The full document includes MNI's Spring Statement Review.
The gilt remit was confirmed to be GBP299.2bln for FY25/26 (broadly in line with the FY24/25 outturn of GBP298.3bln). This was a little lower than the GBP303bln median sell side expectation.
There is a higher proportion of shorts, lower proportion of longs and a larger unallocated bucket than both expectations and last year.
The larger unallocated bucket is partly due to the “programmatic gilt tenders” that the DMO will introduce in FY25/26. One of the consequences is that with some of the tenders being conducted via off-the-run shorts, the proportion of short issuance is likely to be even higher than that already announced.
It looks likely that CGNCR will need to be revised higher for FY24/25 which will likely result in the DMO tweaking its remit at 7:30BST on 23 April.
We outline our expectations of new gilts, and syndication timings in the document.
The CGNCR OBR forecasts for 2025/26 through to 2029/30 will add a combined GBP51.7bln to gilt issuance over 5-years. Only GBP7.9bln of this is in 2025/26, with double digit GBP billion increases in 2026/27 through to 2028/29.

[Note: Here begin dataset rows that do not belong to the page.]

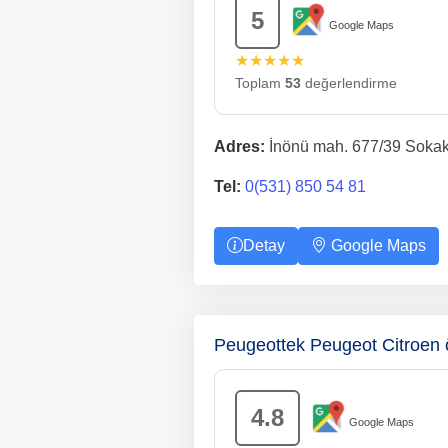
5
Google Maps
★★★★★
Toplam
53
değerlendirme
Adres:
İnönü mah. 677/39 Sokak,
Tel:
0(531) 850 54 81
Detay
Google Maps
Peugeottek Peugeot Citroen 
4.8
Google Maps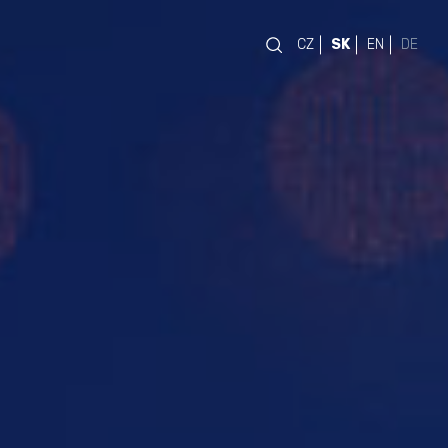
CZ
SK
EN
DE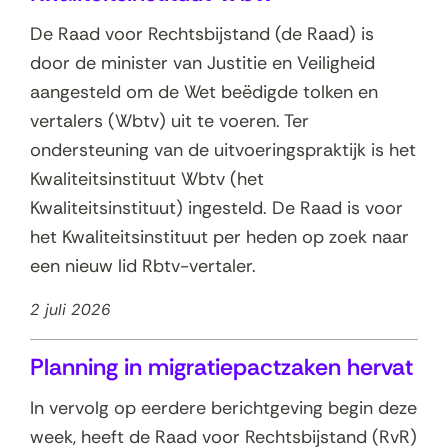
De Raad voor Rechtsbijstand (de Raad) is
door de minister van Justitie en Veiligheid
aangesteld om de Wet beëdigde tolken en
vertalers (Wbtv) uit te voeren. Ter
ondersteuning van de uitvoeringspraktijk is het
Kwaliteitsinstituut Wbtv (het
Kwaliteitsinstituut) ingesteld. De Raad is voor
het Kwaliteitsinstituut per heden op zoek naar
een nieuw lid Rbtv-vertaler.
2 juli 2026
Planning in migratiepactzaken hervat
In vervolg op eerdere berichtgeving begin deze
week, heeft de Raad voor Rechtsbijstand (RvR)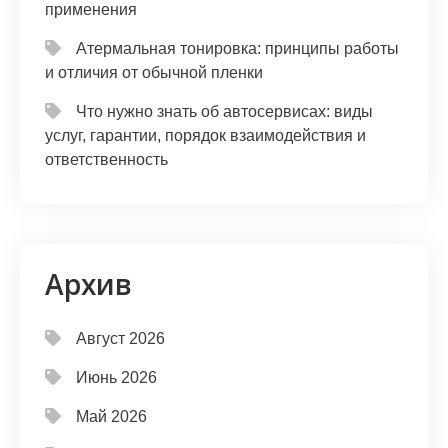
применения
Атермальная тонировка: принципы работы
и отличия от обычной пленки
Что нужно знать об автосервисах: виды
услуг, гарантии, порядок взаимодействия и
ответственность
Архив
Август 2026
Июнь 2026
Май 2026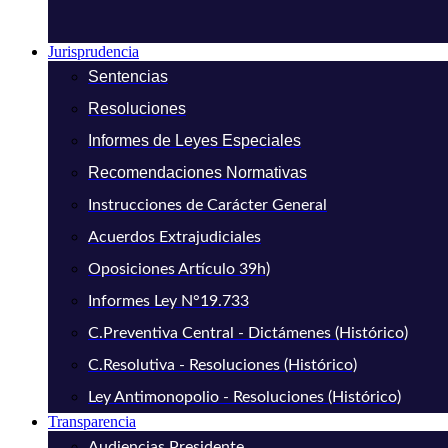
Jurisprudencia
Sentencias
Resoluciones
Informes de Leyes Especiales
Recomendaciones Normativas
Instrucciones de Carácter General
Acuerdos Extrajudiciales
Oposiciones Artículo 39h)
Informes Ley N°19.733
C.Preventiva Central - Dictámenes (Histórico)
C.Resolutiva - Resoluciones (Histórico)
Ley Antimonopolio - Resoluciones (Histórico)
Transparencia
Audiencias Presidente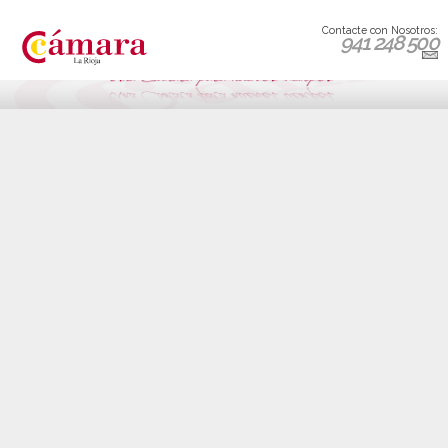
Contacte con Nosotros:
941 248 500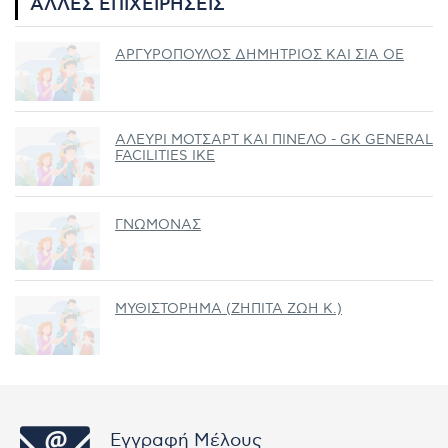
ΆΛΛΕΣ ΕΠΙΧΕΙΡΉΣΕΙΣ
ΑΡΓΥΡΟΠΟΥΛΟΣ ΔΗΜΗΤΡΙΟΣ ΚΑΙ ΣΙΑ ΟΕ
ΑΛΕΥΡΙ ΜΟΤΣΑΡΤ ΚΑΙ ΠΙΝΕΛΟ - GK GENERAL
FACILITIES ΙΚΕ
ΓΝΩΜΟΝΑΣ
ΜΥΘΙΣΤΟΡΗΜΑ (ΖΗΠΙΤΑ ΖΩΗ K.)
Εγγραφή Μέλους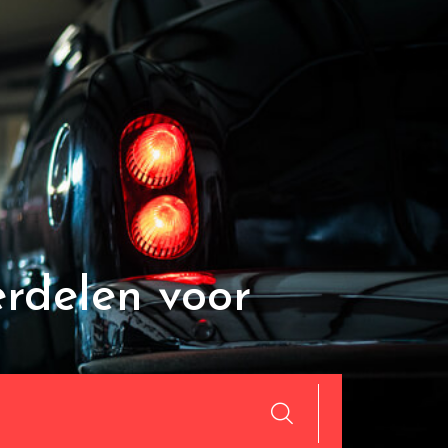
rdelen voor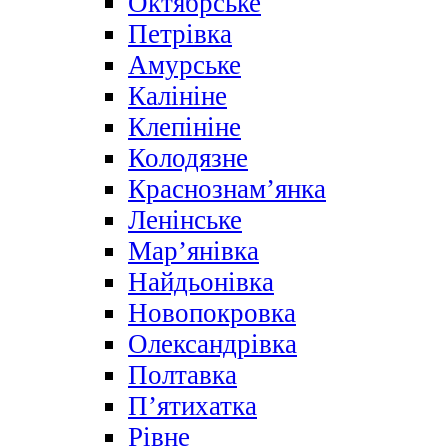
Октябрське
Петрівка
Амурське
Калініне
Клепініне
Колодязне
Краснознам’янка
Ленінське
Мар’янівка
Найдьонівка
Новопокровка
Олександрівка
Полтавка
П’ятихатка
Рівне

The OBR forecast that Chancellor Reeves would meet both of her fiscal targets: the “stability rule” with headroom of GBP9.9bln (the same margin as in the October Budget) and the “investment rule” by GBP15.1bln (slightly lower than the GBP15.7bln in the October Budget).
There is a little-known rule tweak that will mean that from the 2026-27 fiscal year the stability rule allows a 0.5% of GDP deficit in 2029-30 for the target to be met (rather than purely a surplus). This is equivalent to a further GBP17.3bln of headroom in 2029-30 and we assume that the government will use this to boost defence spending to 3% of GDP by 2029-30 (it has noted that it is a “clear ambition” to 3%). Defence spending is currently forecast to rise to 2.5% of GDP by 2027-28.
This means that gross gilt issuance is expected to remain north of GBP270bln for at least three more years after the upcoming 2025/26 fiscal year has concluded.
The OBR notes that there is only a 54% probability the stability rule is met and a 51% probability that the investment rule is met. It notes that headroom would fall to around zero in the following scenarios:
GDP growth 0.1ppt lower than forecast in each forecast year.
Bank Rate and gilt yields 60bp higher across the forecast horizon (we note that 10/30-year gilts are already 20bp higher than the OBR assumed). A 3.75% terminal Bank Rate is assumed currently.
If the US implements 20ppt additional tariffs on the world, with the rest of the world retaliating with reciprocal tariffs.